Chacun de ces scénarios implique des stratégies d'adaptation et de transformation pour les pays dominant l’industrie électronique. Les gouvernements, en particulier aux États-Unis et dans les pays alliés, adoptent des mesures stratégiques pour renforcer les capacités nationales, nouer des alliances technologiques et commerciales et réduire leur dépendance à l'égard de la Chine. Le CHIPS and Science Act américain, qui alloue 52 milliards d'USD à la fabrication de semi-conducteurs et à la recherche, illustre cette volonté. Dans le même temps, la Chine a accéléré ses propres efforts pour atteindre l'autosuffisance technologique, comme en témoigne le doublement de ses importations de machines de fabrication de semi-conducteurs depuis 2017. Ces investissements reflètent la reconnaissance par les deux pays de l'importance stratégique de l'électronique pour la sécurité nationale et le leadership économique. Les pôles manufacturiers émergents tels que le Vietnam et le Mexique sont bien placés pour tirer parti de la fragmentation des échanges. Pour l'Europe, les défis sont particulièrement aigus. La région ne dispose pas de la dynamique stratégique centralisée des États-Unis et de la Chine et doit encore se spécialiser dans une partie spécifique de la chaîne de valeur. Pour maintenir sa compétitivité, l'Europe doit renforcer ses écosystèmes d'innovation, investir dans des capacités stratégiques et approfondir la coopération avec les pays alliés.
Pour évaluer la vulnérabilité aux chocs des différents segments qui composent l'industrie électronique, nous avons élaboré une cartographie mesurant la croissance, l'innovation, la rentabilité, l'intensité capitalistique, l'effet de levier, etc. de ces segments sur une période de cinq ans couvrant un cycle économique complet (2018-2023). Notre analyse révèle que les segments en amont tels que les semi-conducteurs et les composants sont structurellement moins vulnérables. Ils bénéficient de marges élevées grâce à des produits à forte valeur ajoutée et des marchés oligopolistiques. Toutefois, ils souffrent d’une forte intensité capitalistique et de cycles de trésorerie particulièrement longs résultant de chaînes d'approvisionnement complexes. À l'inverse, les segments de l'électronique grand public et professionnelle présentent un risque plus élevé en raison d’une vive concurrence, de marchés matures et de leur dépendance aux fabricants de semi-conducteurs disposant d'un pouvoir de marché important. Ces segments sont confrontés à une croissance relativement faible et sont particulièrement touchés par la concurrence des entreprises chinoises.

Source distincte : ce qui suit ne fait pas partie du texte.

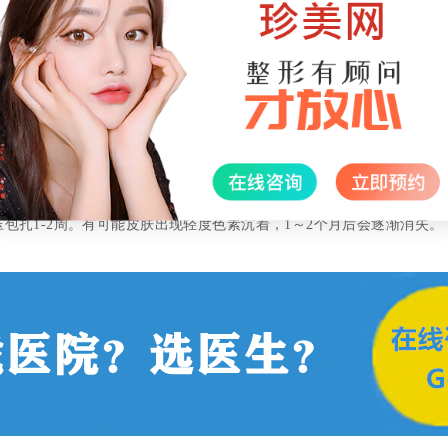
是最传统的方式，用专用的吸脂机通过皮肤小切口将吸脂管插入
堆积脂肪抽吸到体外，以达到重塑大腿外形的目的。
术后1-2天内伤口内会有渗液，会使敷料湿透，给生活带来不便，
内会放置引流条，术后48-72小时需到医院复查，拔除引流。术后1-
，这是正常现象，但一般不影响生活自理。术后1-2周内，吸脂部位会
包扎1-2周。有可能皮肤出现轻度色素沉着，1～2个月后会逐渐消失。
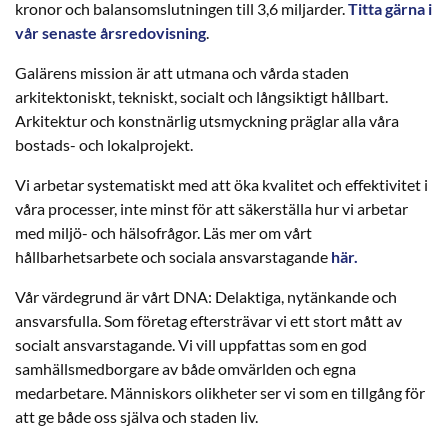
kronor och balansomslutningen till 3,6 miljarder.
Titta gärna i
vår senaste årsredovisning
.
Galärens mission är att utmana och vårda staden
arkitektoniskt, tekniskt, socialt och långsiktigt hållbart.
Arkitektur och konstnärlig utsmyckning präglar alla våra
bostads- och lokalprojekt.
Vi arbetar systematiskt med att öka kvalitet och effektivitet i
våra processer, inte minst för att säkerställa hur vi arbetar
med miljö- och hälsofrågor. Läs mer om vårt
hållbarhetsarbete och sociala ansvarstagande
här.
Vår värdegrund är vårt DNA: Delaktiga, nytänkande och
ansvarsfulla. Som företag eftersträvar vi ett stort mått av
socialt ansvarstagande. Vi vill uppfattas som en god
samhällsmedborgare av både omvärlden och egna
medarbetare. Människors olikheter ser vi som en tillgång för
att ge både oss själva och staden liv.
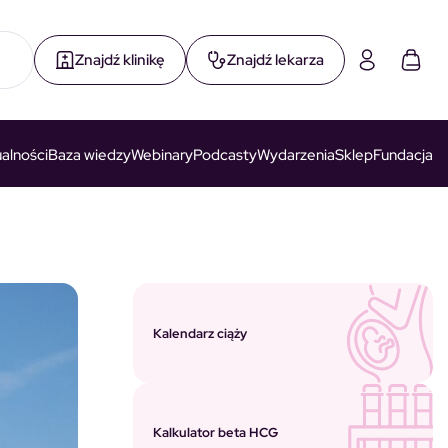
Znajdź klinikę
Znajdź lekarza
alności
Baza wiedzy
Webinary
Podcasty
Wydarzenia
Sklep
Fundacja
Kalendarz ciąży
Kalkulator beta HCG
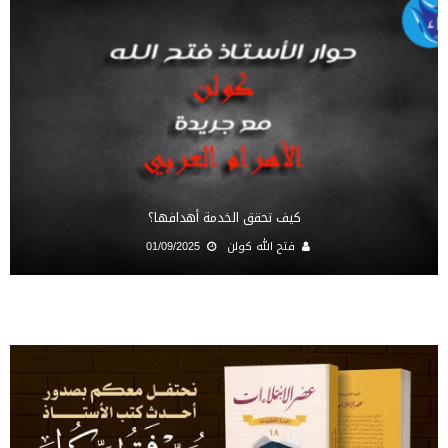
كيف تحقق الخدمة أهدافها؟
فتح الله كولن
01/09/2025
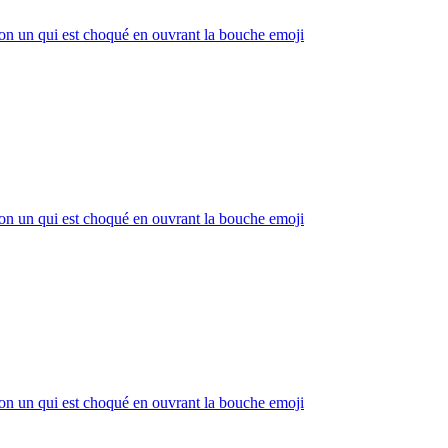
n un qui est choqué en ouvrant la bouche
emoji
n un qui est choqué en ouvrant la bouche
emoji
n un qui est choqué en ouvrant la bouche
emoji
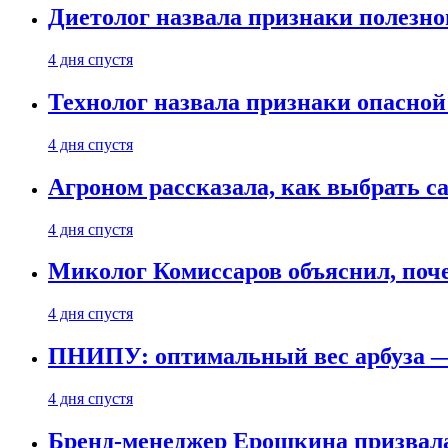
Диетолог назвала признаки полезно
4 дня спустя
Технолог назвала признаки опасной
4 дня спустя
Агроном рассказала, как выбрать 
4 дня спустя
Миколог Комиссаров объяснил, поче
4 дня спустя
ПНИПУ: оптимальный вес арбуза —
4 дня спустя
Бренд-менеджер Ерошкина призвала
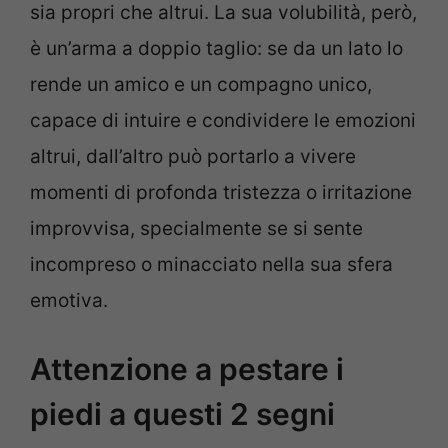
sia propri che altrui. La sua volubilità, però,
è un’arma a doppio taglio: se da un lato lo
rende un amico e un compagno unico,
capace di intuire e condividere le emozioni
altrui, dall’altro può portarlo a vivere
momenti di profonda tristezza o irritazione
improvvisa, specialmente se si sente
incompreso o minacciato nella sua sfera
emotiva.
Attenzione a pestare i
piedi a questi 2 segni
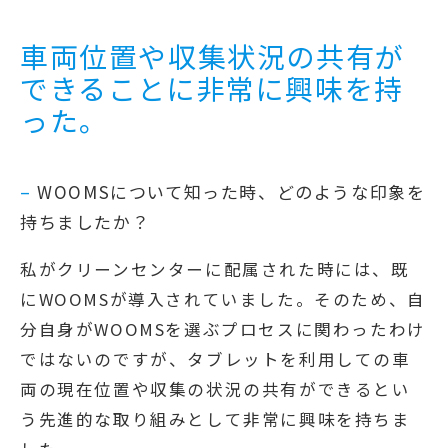
車両位置や収集状況の共有が
できることに非常に興味を持
った。
–
WOOMSについて知った時、どのような印象を
持ちましたか？
私がクリーンセンターに配属された時には、既
にWOOMSが導入されていました。そのため、自
分自身がWOOMSを選ぶプロセスに関わったわけ
ではないのですが、タブレットを利用しての車
両の現在位置や収集の状況の共有ができるとい
う先進的な取り組みとして非常に興味を持ちま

Dans cet environnement de marché de plus en plus polarisé, les entreprises du secteur devront faire face à des risques accrus de perturbation de leurs chaînes d'approvisionnement, de restrictions d'accès aux marchés étrangers, de contraintes de conformité liées aux tensions géopolitiques, de divergence des normes et de restrictions aux investissements, autant de facteurs qui contribueront à exacerber la volatilité d'un secteur déjà cyclique et à renchérir les coûts. Elles ont tout intérêt à diversifier leur chaîne d'approvisionnement de manière proactive, concevoir des plans d'urgence, donner aux filiales régionales une plus grande autonomie de décision et une plus grande flexibilité, et renforcer les fonctions de gestion des risques et de conformité afin d'améliorer leur résilience et leur réactivité.